Google's (NASDAQ: GOOG) YouTube appears to be leading the charge toward improved ad viewability -- a key metric determining whether an ad was actually watched by a human being -- reporting 93 percent viewability in a new study by the search engine giant. But overall ad viewability rates are still lower in the United States, at 62 percent, than in other countries, a new Google study reveals.
YouTube's jump in viewability has translated into higher programmatic ad revenues, at least according to Google's own study of its ad platforms including Double Click. Programmatic buying on the ad-supported side of YouTube increased 55 percent month over month beginning in September 2015.
Reducing ad fraud from bots, filtering spam and making ads easier to view on a web page – all components of improved viewability – has gotten better year over year. YouTube's industry-topping level is 2 percent higher than it was in 2015. Outside YouTube, video ads on the web and on apps were viewable 66 percent of the time, up from 54 percent in 2015.
"While video viewability is increasing, there are significant variations by platform, market, and player size. To drive impact, advertisers should choose exchanges with high viewability and access to large player sizes," the report said.
Google's metrics were based on Media Ratings Council guidelines that rate an ad as viewable when more than 50 percent of the ad is in view for a minimum of two continuous seconds.

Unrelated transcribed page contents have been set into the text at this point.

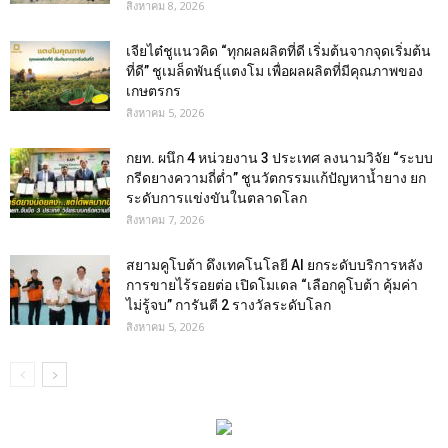
สิงหาคม 8, 2026
เจียไต๋ชูแนวคิด “ทุกผลผลิตที่ดี เริ่มต้นจากจุดเริ่มต้น
ที่ดี” ชูเมล็ดพันธุ์แตงโม เพื่อผลผลิตที่มีคุณภาพของ
เกษตรกร
สิงหาคม 5, 2026
กยท. ผนึก 4 หน่วยงาน 3 ประเทศ ลงนามวิจัย “ระบบ
กรีดยางความถี่ต่ำ” ชูนวัตกรรมแก้ปัญหาน้ำยาง ยก
ระดับการแข่งขันในตลาดโลก
สิงหาคม 7, 2026
สยามคูโบต้า ดึงเทคโนโลยี AI ยกระดับบริการหลัง
การขายไร้รอยต่อ เปิดโมเดล “เลือกคูโบต้า คุ้มค่า
ไม่รู้จบ” การันตี 2 รางวัลระดับโลก
สิงหาคม 5, 2026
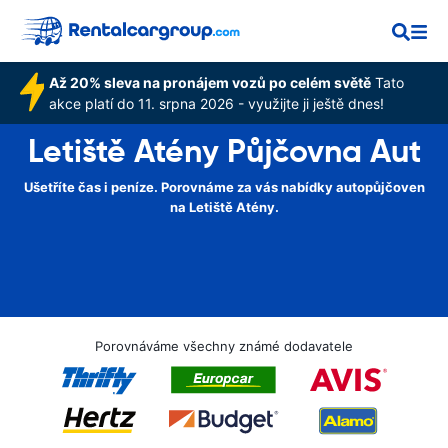
Až 20% sleva na pronájem vozů po celém světě
Tato
akce platí do 11. srpna 2026 - využijte ji ještě dnes!
Letiště Atény Půjčovna Aut
Ušetříte čas i peníze. Porovnáme za vás nabídky autopůjčoven
na Letiště Atény.
Porovnáváme všechny známé dodavatele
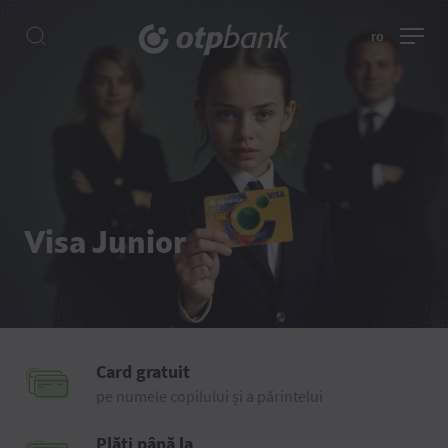
ro
Visa Junior
Card gratuit
pe numele copilului și a părintelui
Plăți până la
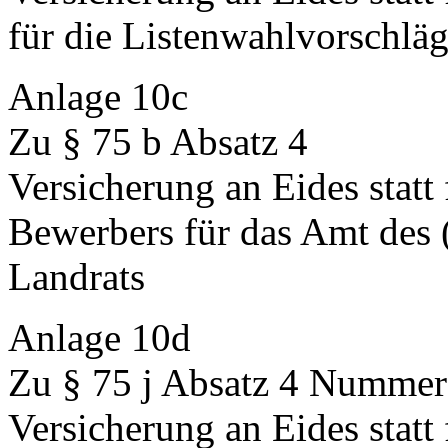
für die Listenwahlvorschlä
Anlage 10c
Zu § 75 b Absatz 4
Versicherung an Eides statt 
Bewerbers für das Amt des 
Landrats
Anlage 10d
Zu § 75 j Absatz 4 Nummer
Versicherung an Eides statt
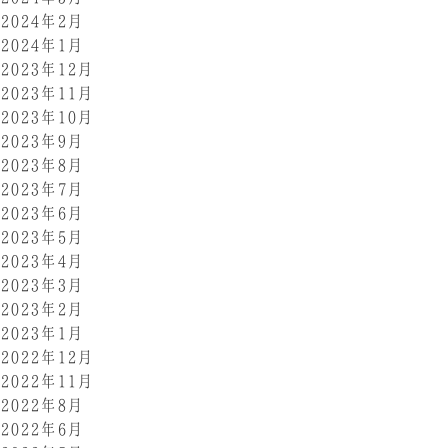
2024年2月
2024年1月
2023年12月
2023年11月
2023年10月
2023年9月
2023年8月
2023年7月
2023年6月
2023年5月
2023年4月
2023年3月
2023年2月
2023年1月
2022年12月
2022年11月
2022年8月
2022年6月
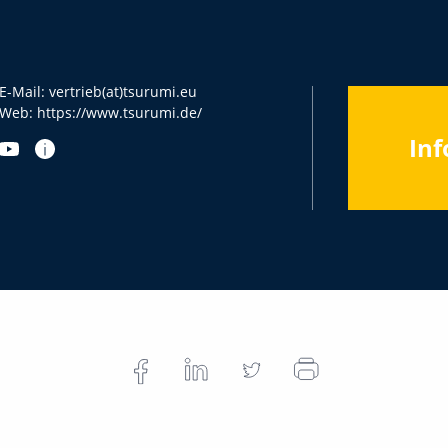
E-Mail:
vertrieb(at)tsurumi.eu
Web:
https://www.tsurumi.de/
Inf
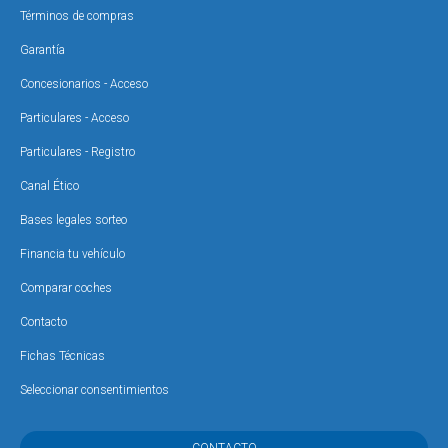
Términos de compras
Garantía
Concesionarios - Acceso
Particulares - Acceso
Particulares - Registro
Canal Ético
Bases legales sorteo
Financia tu vehículo
Comparar coches
Contacto
Fichas Técnicas
Seleccionar consentimientos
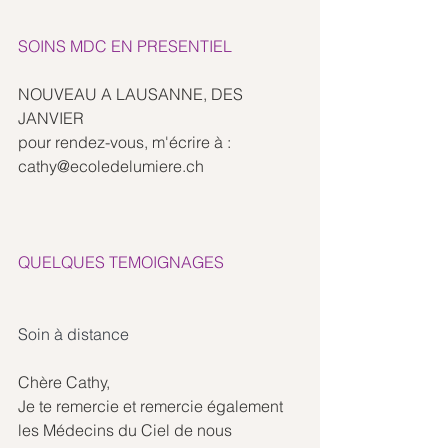
SOINS MDC EN PRESENTIEL
NOUVEAU A LAUSANNE, DES 
JANVIER
pour rendez-vous, m'écrire à : 
cathy@ecoledelumiere.ch
QUELQUES TEMOIGNAGES
Soin à distance
Chère Cathy,
Je te remercie et remercie également 
les Médecins du Ciel de nous 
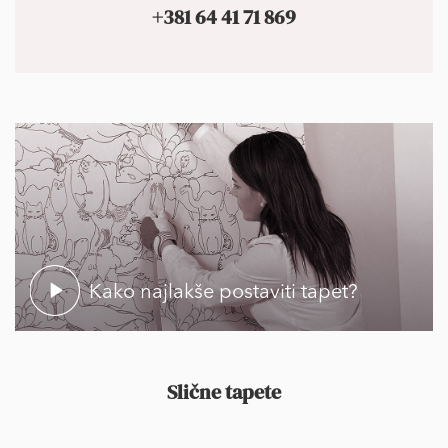
+381 64 41 71 869
Kako najlakše postaviti tapet?
Slične tapete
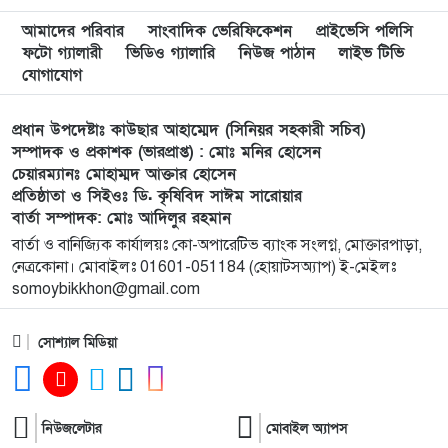
আমাদের পরিবার
সাংবাদিক ভেরিফিকেশন
প্রাইভেসি পলিসি
লংগাইরে মোহাইমিনুল ইসলাম জনির সমর্থনে বিশাল
৯
ফটো গ্যালারী
ভিডিও গ্যালারি
নিউজ পাঠান
লাইভ টিভি
উঠান বৈঠক। যোগ্যতা ও নতুন নেতৃত্বের প্রতীক জনিই
যোগাযোগ
সেরা
প্রধান উপদেষ্টাঃ কাউছার আহাম্মেদ (সিনিয়র সহকারী সচিব)
মুন্সী ছাবির উদ্দিন আহ্ম্মদ ওয়াক্ ফ এস্টেট লামকাইন
১০
সম্পাদক ও প্রকাশক (ভারপ্রাপ্ত) : মোঃ মনির হোসেন
চেয়ারম্যানঃ মোহাম্মদ আক্তার হোসেন
জামে মসজিদের নতুন ব্যবস্থাপনা কমিটি গঠন:
প্রতিষ্ঠাতা ও সিইওঃ ডি. কৃষিবিদ সাঈম সারোয়ার
বার্তা সম্পাদক: মোঃ আদিলুর রহমান
পূর্বধলায় যে বিদ্যালয়ে পড়েছেন, সেই বিদ্যালয়েই এমপি
১১
বার্তা ও বানিজ্যিক কার্যালয়ঃ কো-অপারেটিভ ব্যাংক সংলগ্ন, মোক্তারপাড়া,
হিসেবে সংবর্ধিত মানসুরা আলম
নেত্রকোনা। মোবাইলঃ 01601-051184 (হোয়াটসঅ্যাপ) ই-মেইলঃ
somoybikkhon@gmail.com
বি এনপি নেতা কে মারধর দলিল লেখক রহিছ কে প্রধান
১২
আসামি করে থানায় অভিযোগ। ‎
সোশ্যাল মিডিয়া
পানছড়িতে শিক্ষা ও ধর্মীয় প্রতিষ্ঠানে বিজিবির অনুদান
১৩
প্রদান
নিউজলেটার
মোবাইল অ্যাপস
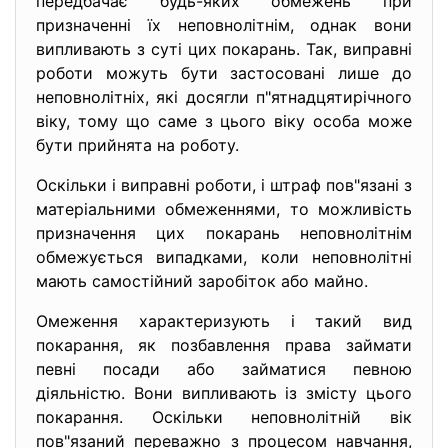
передбачає будь-яких обмежень при
призначенні їх неповнолітнім, однак вони
випливають з суті цих покарань. Так, виправні
роботи можуть бути застосовані лише до
неповнолітніх, які досягли п"ятнадцятирічного
віку, тому що саме з цього віку особа може
бути прийнята на роботу.
Оскільки і виправні роботи, і штраф пов"язані з
матеріальними обмеженнями, то можливість
призначення цих покарань неповнолітнім
обмежується випадками, коли неповнолітні
мають самостійний заробіток або майно.
Омеження характеризують і такий вид
покарання, як позбавлення права займати
певні посади або займатися певною
діяльністю. Вони випливають із змісту цього
покарання. Оскільки неповнолітній вік
пов"язаний переважно з процесом навчання,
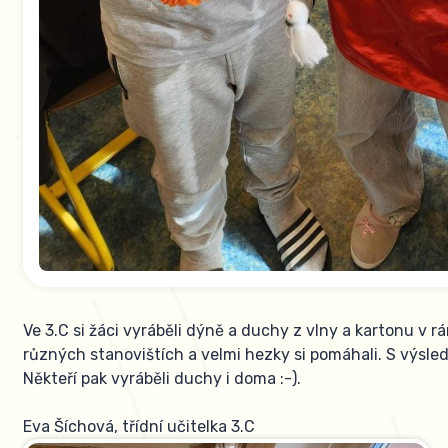
Ve 3.C si žáci vyráběli dýně a duchy z vlny a kartonu v 
různých stanovištích a velmi hezky si pomáhali. S výsledk
Někteří pak vyráběli duchy i doma :-).
Eva Šíchová, třídní učitelka 3.C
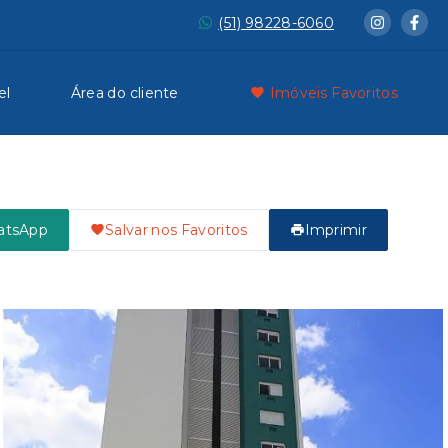
(51) 98228-6060
el
Área do cliente
Imóveis Favoritos
atsApp
Salvar nos Favoritos
Imprimir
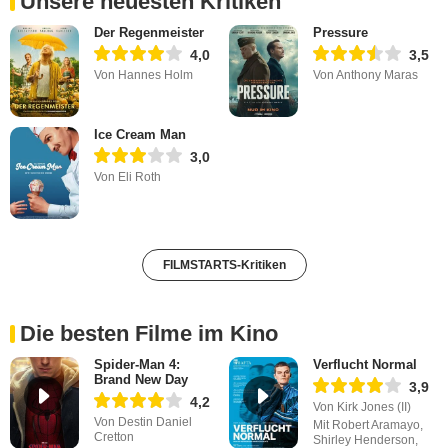
Unsere neuesten Kritiken
Der Regenmeister
Pressure
4,0
3,5
Von Hannes Holm
Von Anthony Maras
Ice Cream Man
3,0
Von Eli Roth
FILMSTARTS-Kritiken
Die besten Filme im Kino
Spider-Man 4:
Verflucht Normal
Brand New Day
3,9
4,2
Von Kirk Jones (II)
Von Destin Daniel
Mit Robert Aramayo,
Cretton
Shirley Henderson,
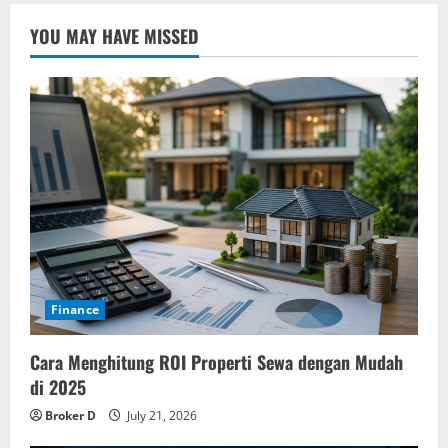
YOU MAY HAVE MISSED
Finance
Cara Menghitung ROI Properti Sewa dengan Mudah
di 2025
Broker D
July 21, 2026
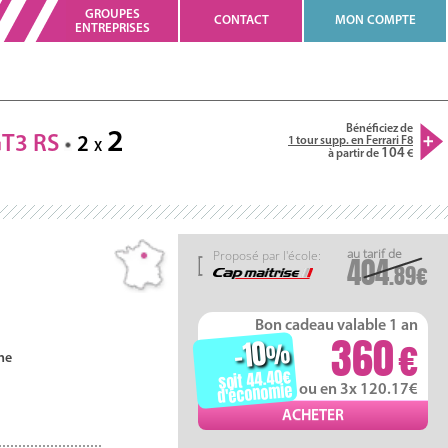
GROUPES
CONTACT
MON COMPTE
ENTREPRISES
Bénéficiez de
2
GT3
RS
2
1 tour supp. en Ferrari F8
X
104
à partir de
Proposé par l'école:
404
.89
Bon cadeau valable 1 an
360
-10
%
ne
soit 44.40
d'économie
ou en 3x 120.17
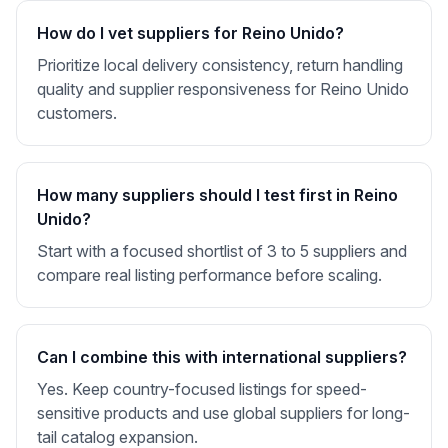
How do I vet suppliers for Reino Unido?
Prioritize local delivery consistency, return handling
quality and supplier responsiveness for Reino Unido
customers.
How many suppliers should I test first in Reino
Unido?
Start with a focused shortlist of 3 to 5 suppliers and
compare real listing performance before scaling.
Can I combine this with international suppliers?
Yes. Keep country-focused listings for speed-
sensitive products and use global suppliers for long-
tail catalog expansion.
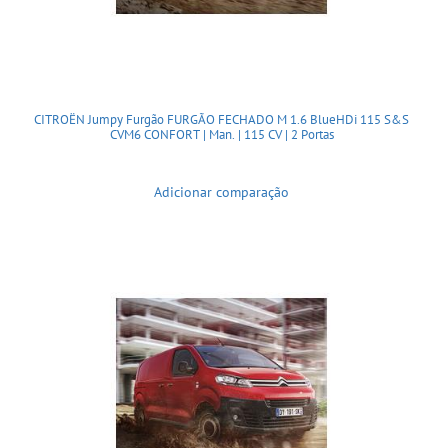
CITROËN Jumpy Furgão FURGÃO FECHADO M 1.6 BlueHDi 115 S&S
CVM6 CONFORT | Man. | 115 CV | 2 Portas
Adicionar comparação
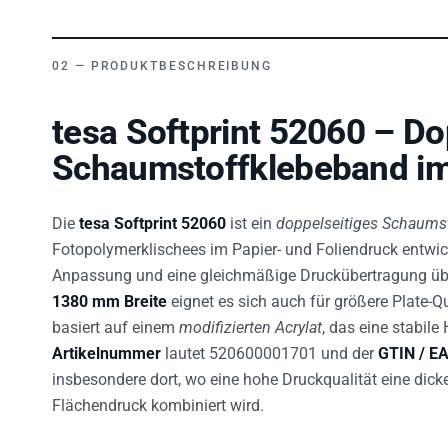
PRODUKTBESCHREIBUNG
tesa Softprint 52060 – Do
Schaumstoffklebeband im
Die
tesa Softprint 52060
ist ein
doppelseitiges Schaums
Fotopolymerklischees im Papier- und Foliendruck entwic
Anpassung und eine gleichmäßige Druckübertragung übe
1380 mm Breite
eignet es sich auch für größere Plate-Q
basiert auf einem
modifizierten Acrylat
, das eine stabile
Artikelnummer
lautet 520600001701 und der
GTIN / E
insbesondere dort, wo eine hohe Druckqualität eine dicke
Flächendruck kombiniert wird.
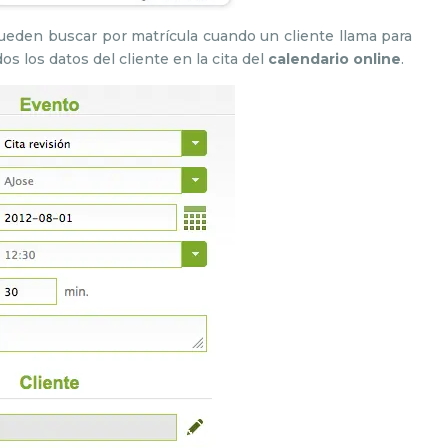
pueden buscar por matrícula cuando un cliente llama para
dos los datos del cliente en la cita del
calendario online
.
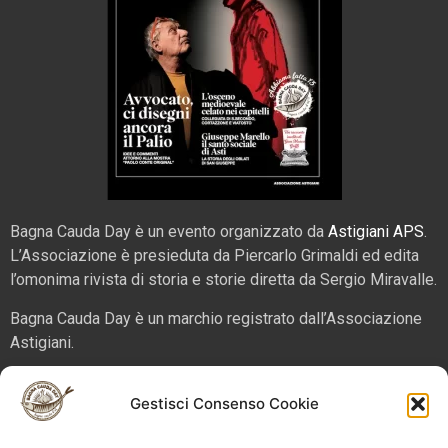
Bagna Cauda Day è un evento organizzato da
Astigiani APS
.
L’Associazione è presieduta da Piercarlo Grimaldi ed edita
l’omonima rivista di storia e storie diretta da Sergio Miravalle.
Bagna Cauda Day è un marchio registrato dall’Associazione
Astigiani.
La nostra sede è in via San Martino 2 (angolo corso Alfieri),
Gestisci Consenso Cookie
14100 – Asti. Tel. 324 5654070 email
info@bagnacaudaday.it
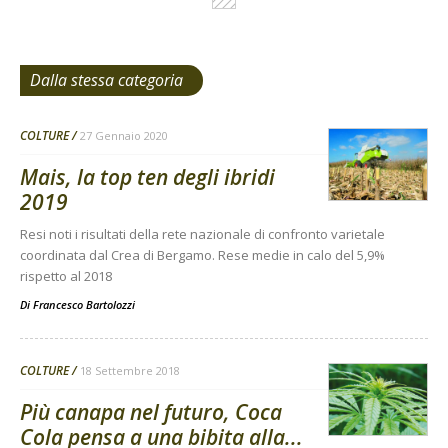
Dalla stessa categoria
COLTURE
27 Gennaio 2020
Mais, la top ten degli ibridi
2019
Resi noti i risultati della rete nazionale di confronto varietale
coordinata dal Crea di Bergamo. Rese medie in calo del 5,9%
rispetto al 2018
Di
Francesco Bartolozzi
COLTURE
18 Settembre 2018
Più canapa nel futuro, Coca
Cola pensa a una bibita alla...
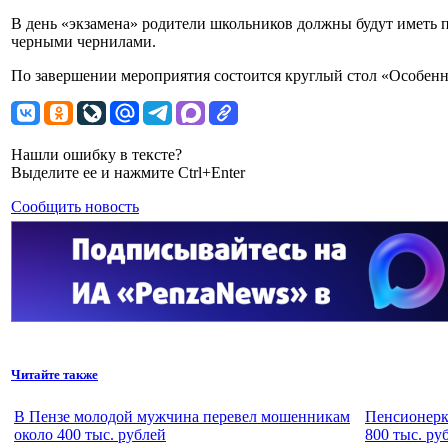
В день «экзамена» родители школьников должны будут иметь пр
черными чернилами.
По завершении мероприятия состоится круглый стол «Особенн
Нашли ошибку в тексте?
Выделите ее и нажмите Ctrl+Enter
Сообщить новость
Читайте также
В Пензе молодой мужчина перевел мошенникам
Пенсионерк
около 400 тыс. рублей
800 тыс. ру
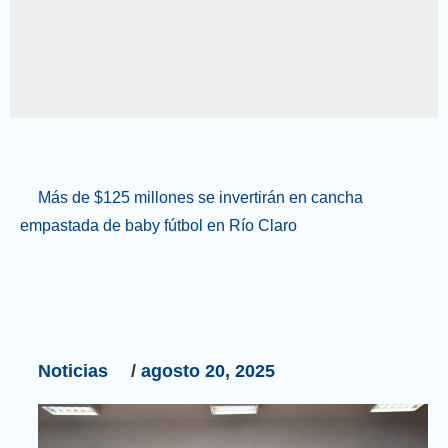
Más
Más de $125 millones se invertirán en cancha
de
empastada de baby fútbol en Río Claro
$125
millones
se
invertirán
en
cancha
Noticias
/
agosto 20, 2025
empastada
de
baby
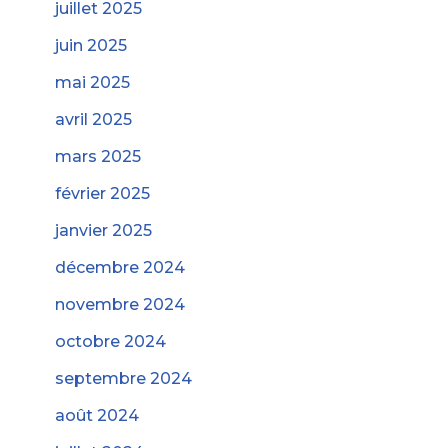
juillet 2025
juin 2025
mai 2025
avril 2025
mars 2025
février 2025
janvier 2025
décembre 2024
novembre 2024
octobre 2024
septembre 2024
août 2024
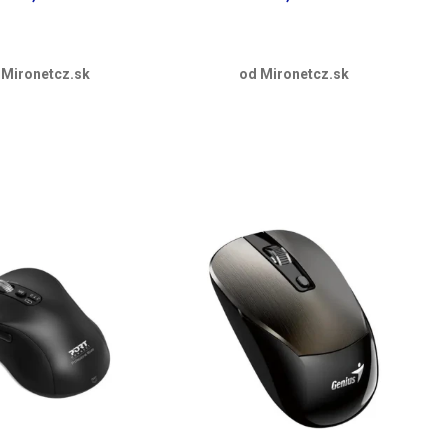
 Mironetcz.sk
od Mironetcz.sk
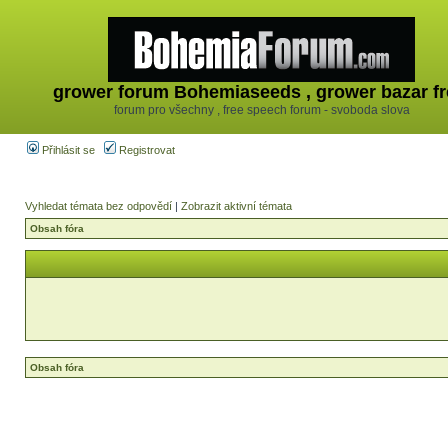
grower forum Bohemiaseeds , grower bazar fr
forum pro všechny , free speech forum - svoboda slova
Přihlásit se
Registrovat
Vyhledat témata bez odpovědí
|
Zobrazit aktivní témata
Obsah fóra
Obsah fóra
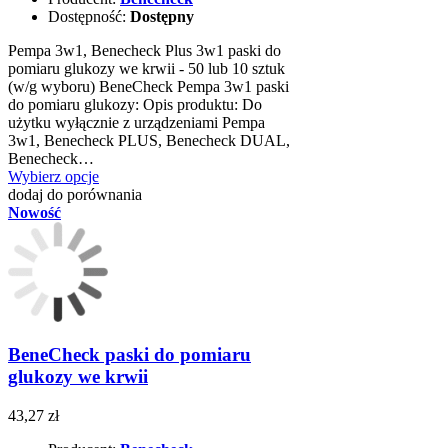
Dostępność:
Dostępny
Pempa 3w1, Benecheck Plus 3w1 paski do
pomiaru glukozy we krwii - 50 lub 10 sztuk
(w/g wyboru) BeneCheck Pempa 3w1 paski
do pomiaru glukozy: Opis produktu: Do
użytku wyłącznie z urządzeniami Pempa
3w1, Benecheck PLUS, Benecheck DUAL,
Benecheck…
Wybierz opcje
dodaj do porównania
Nowość
BeneCheck paski do pomiaru
glukozy we krwii
43,27 zł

Ad platform vendors are continuing to add new technologies to circumvent at least one viewability issue: ad blocking by browser users. This week, Ooyala announced its own SSAI (server-side ad insertion) solution, integrated with Ooyala Live and its Ooyala Pulse ad-serving platform. The proprietary solution not only enables publishers to merge advertising into a single video stream, but also offers a degree of personalization tailored to the user based on various data points.
Ooyala's increased focus on proprietary technology, and Google's continuing interest in the quality and viewability of ads, reflects the immense importance tied to online advertising. For example, AT&T is upping its stake in the multiscreen advertising game, prompted by its acquisition of DirecTV. The service provider has beefed up its targeted television and video advertising, The Wall Street Journal reports, and its AdWorks division currently has annualized revenues of more than $1 billion.
The increased focus on advertising may not be surprising considering the investments AT&T (NYSE: T) has made over the past couple of years via its joint venture with The Chernin Group, Otter Media. Online video services such as Fullscreen and Crunchyroll are part of that JV. And in the fourth quarter, AT&T plans to launch three OTT services. AT&T also runs video ads on mobile apps via a partnership with Opera Mediaworks.
And AT&T is just one provider for whom more reliable programmatic advertising is of critical importance financially. As Verizon and T-Mobile continue touting their respective mobile-first offerings, and as media companies, studios and networks consider bringing their content directly to the consumer, ad-supported video continues to draw their attention.